Top of Material for this exercise

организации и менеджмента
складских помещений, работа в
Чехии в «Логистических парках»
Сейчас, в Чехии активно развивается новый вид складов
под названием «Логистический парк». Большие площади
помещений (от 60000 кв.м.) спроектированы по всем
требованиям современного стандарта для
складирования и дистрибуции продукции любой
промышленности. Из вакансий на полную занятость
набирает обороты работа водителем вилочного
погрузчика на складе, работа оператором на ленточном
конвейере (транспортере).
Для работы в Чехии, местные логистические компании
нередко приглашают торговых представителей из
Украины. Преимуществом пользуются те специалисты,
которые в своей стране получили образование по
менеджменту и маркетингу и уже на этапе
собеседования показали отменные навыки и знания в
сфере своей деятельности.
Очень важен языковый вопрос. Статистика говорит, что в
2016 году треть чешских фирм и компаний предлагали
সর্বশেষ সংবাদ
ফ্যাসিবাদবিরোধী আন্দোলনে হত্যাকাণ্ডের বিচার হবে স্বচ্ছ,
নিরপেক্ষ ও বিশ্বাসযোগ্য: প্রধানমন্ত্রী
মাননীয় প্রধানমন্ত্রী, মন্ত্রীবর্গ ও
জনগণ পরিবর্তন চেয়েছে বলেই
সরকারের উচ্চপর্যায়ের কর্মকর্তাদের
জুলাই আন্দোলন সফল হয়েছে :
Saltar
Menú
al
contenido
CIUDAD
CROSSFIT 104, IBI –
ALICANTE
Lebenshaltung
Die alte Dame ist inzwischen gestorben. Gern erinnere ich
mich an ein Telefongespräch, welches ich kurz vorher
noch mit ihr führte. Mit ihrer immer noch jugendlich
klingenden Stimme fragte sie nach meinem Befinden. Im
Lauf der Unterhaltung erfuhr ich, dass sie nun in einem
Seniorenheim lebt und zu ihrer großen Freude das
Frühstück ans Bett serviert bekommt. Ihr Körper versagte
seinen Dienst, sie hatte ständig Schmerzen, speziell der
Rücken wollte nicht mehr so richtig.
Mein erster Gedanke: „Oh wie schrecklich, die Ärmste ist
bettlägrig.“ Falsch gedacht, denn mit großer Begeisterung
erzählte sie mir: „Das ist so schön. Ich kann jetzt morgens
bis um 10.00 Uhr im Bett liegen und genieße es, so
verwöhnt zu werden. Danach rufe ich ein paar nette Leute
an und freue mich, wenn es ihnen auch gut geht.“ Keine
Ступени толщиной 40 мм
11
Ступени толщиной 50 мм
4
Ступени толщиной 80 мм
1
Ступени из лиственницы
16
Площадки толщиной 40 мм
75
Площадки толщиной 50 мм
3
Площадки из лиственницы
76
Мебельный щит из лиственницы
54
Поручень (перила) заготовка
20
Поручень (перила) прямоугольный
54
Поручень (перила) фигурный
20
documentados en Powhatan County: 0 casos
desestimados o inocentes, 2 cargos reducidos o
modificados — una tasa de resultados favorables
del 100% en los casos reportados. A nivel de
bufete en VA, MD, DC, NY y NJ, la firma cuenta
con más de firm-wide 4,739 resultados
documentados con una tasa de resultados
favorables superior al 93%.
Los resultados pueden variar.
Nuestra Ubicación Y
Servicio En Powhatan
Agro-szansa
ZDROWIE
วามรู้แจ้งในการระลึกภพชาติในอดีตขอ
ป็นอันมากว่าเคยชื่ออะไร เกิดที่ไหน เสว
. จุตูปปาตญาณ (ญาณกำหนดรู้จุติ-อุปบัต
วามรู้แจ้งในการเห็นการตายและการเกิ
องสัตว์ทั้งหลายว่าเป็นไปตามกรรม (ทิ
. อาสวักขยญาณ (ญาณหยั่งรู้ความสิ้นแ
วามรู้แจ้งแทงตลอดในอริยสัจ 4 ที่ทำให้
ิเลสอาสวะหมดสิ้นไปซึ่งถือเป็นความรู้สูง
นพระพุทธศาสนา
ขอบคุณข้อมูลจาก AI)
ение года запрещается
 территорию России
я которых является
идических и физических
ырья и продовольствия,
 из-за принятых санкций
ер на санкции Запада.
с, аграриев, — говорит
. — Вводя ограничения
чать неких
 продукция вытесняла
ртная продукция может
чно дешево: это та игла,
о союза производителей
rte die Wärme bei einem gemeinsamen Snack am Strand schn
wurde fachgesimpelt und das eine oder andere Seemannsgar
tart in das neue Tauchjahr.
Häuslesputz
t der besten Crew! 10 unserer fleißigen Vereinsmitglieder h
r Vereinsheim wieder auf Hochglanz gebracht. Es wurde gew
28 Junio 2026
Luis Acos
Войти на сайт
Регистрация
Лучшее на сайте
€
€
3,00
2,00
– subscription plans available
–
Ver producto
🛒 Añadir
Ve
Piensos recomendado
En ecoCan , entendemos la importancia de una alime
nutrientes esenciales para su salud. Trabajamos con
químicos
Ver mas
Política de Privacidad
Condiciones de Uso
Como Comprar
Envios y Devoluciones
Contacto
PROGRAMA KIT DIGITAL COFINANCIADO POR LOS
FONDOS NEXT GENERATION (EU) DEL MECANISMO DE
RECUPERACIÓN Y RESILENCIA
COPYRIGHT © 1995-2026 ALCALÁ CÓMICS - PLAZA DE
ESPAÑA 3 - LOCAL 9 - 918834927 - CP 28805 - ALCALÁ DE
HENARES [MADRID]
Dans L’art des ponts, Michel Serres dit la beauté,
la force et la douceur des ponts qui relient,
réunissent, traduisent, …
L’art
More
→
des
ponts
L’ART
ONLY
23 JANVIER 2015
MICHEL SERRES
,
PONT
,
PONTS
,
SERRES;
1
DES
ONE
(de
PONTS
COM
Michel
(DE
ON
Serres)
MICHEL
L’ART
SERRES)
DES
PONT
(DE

Bottom of Material for this exercise

▶ [Work to be completed]: Each line above with the word "лиственницы" needs to be copied.

▶ [Solution to this task]:
Ступени из лиственницы
Площадки из лиственницы
Мебельный щит из лиственницы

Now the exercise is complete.